Nigeria used to churn out heavier guys: Sam Peter, Ike Ibeabuchi, Herbie Hide, Dokiwari, Izon. Not sure about Afolabi, Akinwande, they got Nigerian roots. But not so much recently.
The fighters are the ones who make boxing big, boxing does not make the fighters. If you have successful fighters coming out of a country then the sport becomes popular. The reason why boxing is popular in Mexico is because we have a history of successful champions that have made the sport popular and people actually become interested in watching the fights because they're exiting fights to watch. It is not common to see a boring fight between two Mexicans. It's hard to become a boxing fan if you see two guys dancing around the ring..
lot of ignorant comments as i figured would be made.
soccer is much more popular in africa,but ghana has had some great fighters i believe south africa to.

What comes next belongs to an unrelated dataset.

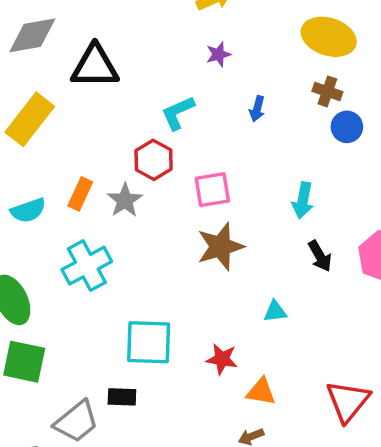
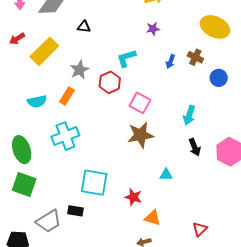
black triangle: (95, 66) -> (84, 27), size x0.5
brown cross: (327, 91) -> (195, 57), moved
pink square: (212, 190) -> (140, 103), turned 30
gray star: (125, 200) -> (80, 70), moved
red triangle: (348, 401) -> (200, 229), size x0.6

Yeah boxing just isnt big there.
I mean why is boxing huge in mexico but the majority of south america produces very few top notch boxers, its just not as popular as it is in mexico and puerto rico.
Sure theres a few guys now and then but not like mexico and PR.
Cant tell if you're trolling.
2.33 + 2.33 = 4.66 + 2.33 = 6.99
So he's pretty much right when he said between the country and the continent there is 1/3 of the worlds population. Maybe you misread his post.
Edit: You made me waste my 3000th post.
I wasn't trolling but I misread his post. I thought he said 1/2.
What are you on about?
If the world's population is 7 billion you would divide it by 2 ( not 3) which would give you 3.5 billion ergo 2.3 billion is not even close to half of the world's population.
Cant tell if you're trolling.
2.33 + 2.33 = 4.66 + 2.33 = 6.99
So he's pretty much right when he said between the country and the continent there is 1/3 of the worlds population. Maybe you misread his post.
Edit: You made me waste my 3000th post.